The Nevada Job Security Council on Monday recommended increasing taxes employers pay to the Unemployment Trust Fund to 2% of wages by the 2022 schedule.
While this is a third of a percent higher than the current tax level of 1.65 percent, it is significantly lower than the 2.65 percent that businesses had to pay during the Great Recession.
Members, including President Jeff Frischmann, pointed out that unlike the end of the Great Recession, businesses do not have to pay back the $ 332 million Nevada had to borrow from the federal government to cover unemployment benefits. during the pandemic.
Dave Schmidt, chief economist for the Nevada Department of Employment, Training, and Rehabilitation, said the state was able to pay off this debt using federal grants as part of the US bailout, thus preventing commercial operators from having to pay it.
In addition, he and his fellow DETR economist Jason Gotari told the council on Monday that what Nevada borrowed was far less than the $ 800 million borrowed during the Great Recession because, this time, the State was $ 2 billion when the economy shut down, up from $ 1 billion. in 2008-09.
The recommendation was supported by Ray Bacon of the Nevada Manufacturers Association, the only person to testify during the public comments. He said it was the first time in 30 years of tracking the unemployment insurance rate that he saw the federal government allowing states to use federal grants to repay federal government loans – and he doubts that. reproduces itself.
The 2% rate, however, fell between the two highest rates reported by staff – 1.85% and 2.05%. A rough calculation indicates that the 2% will generate a total of just over $ 675 million in calendar year 2022.
Council member Mark Costa said if they stick to the 1.65% rate, it would take more than three years to replenish the trust fund for a potential future recession.
He recommended 2 percent, to get there faster.
“I tend to agree with Mr.

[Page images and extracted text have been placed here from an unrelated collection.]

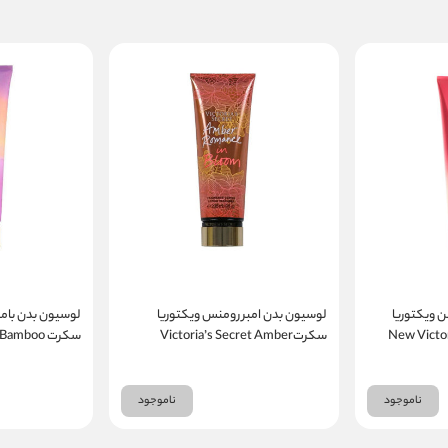
سداکشن ویکتوریا
لوسیون بدن امبر رومنس ویکتوریا
لوسیون بدن بامب
New Victori
سکرتVictoria’s Secret Amber
سکرت amboo
agrance Lotion
Romance In Bloom Fragrance Lotion
ناموجود
ناموجود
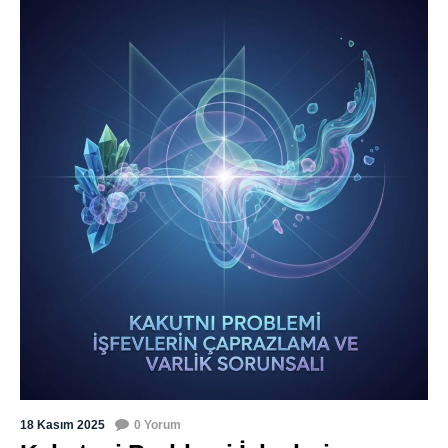
18 Kasım 2025
0 Yorum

Costa,” Frischmann said. “Coming out of this recession, the Trust Fund is in a very sad state.”
Member Tom Susich expressed concern that the significant increase in the rate would hamper the ability of employers to continue to hire.
But Frischmann stressed that not having to repay the $ 332 million in federal loans is a huge boon for employers.
Nevada companies paid off the huge debt after the Great Recession by bonding the money instead of paying more than 6% interest to the federal government. But Nevada employers had to repay the bonds, resulting in significantly higher unemployment insurance rates for several years.
The rate of 2% would be distributed over 18 categories of companies according to the unemployment benefits that their workers use for a year. Those with the best records and the lowest percentage of worker payouts pay only a quarter of a percent of the first $ 36,000 in wages per employee. Those with the worst records – the highest use of unemployment benefits – pay 5.4%.
New businesses all pay 2.95% for the first three years of operation until the DETR formula can rank them fairly against other businesses in the state. The process is designed to eliminate industry-based bias in employer billing.
The board vote on Monday was 5-1 with Peter Guzman voting no. He gave no explanation for his vote.
Monday’s action is just a recommendation that will be passed on to Lynda Parven, Head of the Job Security Division, who will make the final decision. The ESD administrator normally follows the recommendations of the board.